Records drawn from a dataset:

***

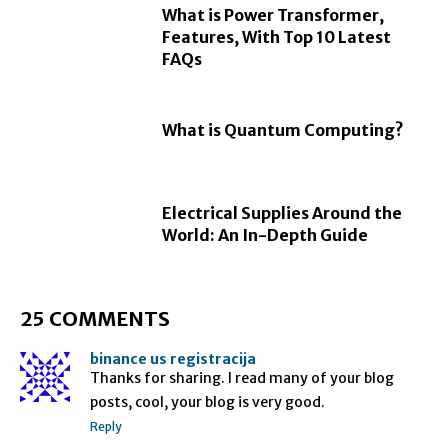
What is Power Transformer,
Features, With Top 10 Latest
FAQs
What is Quantum Computing?
Electrical Supplies Around the
World: An In-Depth Guide
25 COMMENTS
binance us registracija
Thanks for sharing. I read many of your blog
posts, cool, your blog is very good.
Reply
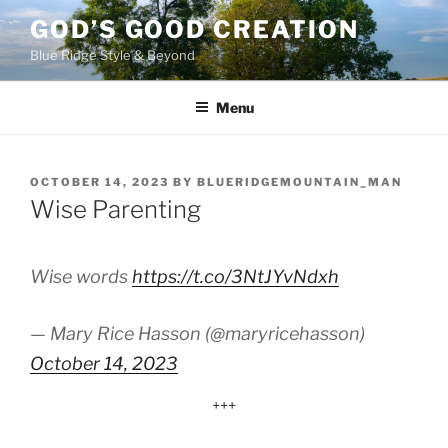
Skip
GOD’S GOOD CREATION
to
Blue Ridge Style & Beyond
content
Menu
POSTED
OCTOBER 14, 2023
BY
BLUERIDGEMOUNTAIN_MAN
ON
Wise Parenting
Wise words
https://t.co/3NtJYvNdxh
— Mary Rice Hasson (@maryricehasson)
October 14, 2023
+++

***

Problem description:
Reproduce all of the entries word for word, skipping any pictures they hold.

Solution:
What is Power Transformer,
Features, With Top 10 Latest
FAQs
What is Quantum Computing?
Electrical Supplies Around the
World: An In-Depth Guide
25 COMMENTS
binance us registracija
Thanks for sharing. I read many of your blog
posts, cool, your blog is very good.
Reply
Skip
GOD’S GOOD CREATION
to
Blue Ridge Style & Beyond
content
Menu
POSTED
OCTOBER 14, 2023
BY
BLUERIDGEMOUNTAIN_MAN
ON
Wise Parenting
Wise words
https://t.co/3NtJYvNdxh
— Mary Rice Hasson (@maryricehasson)
October 14, 2023
+++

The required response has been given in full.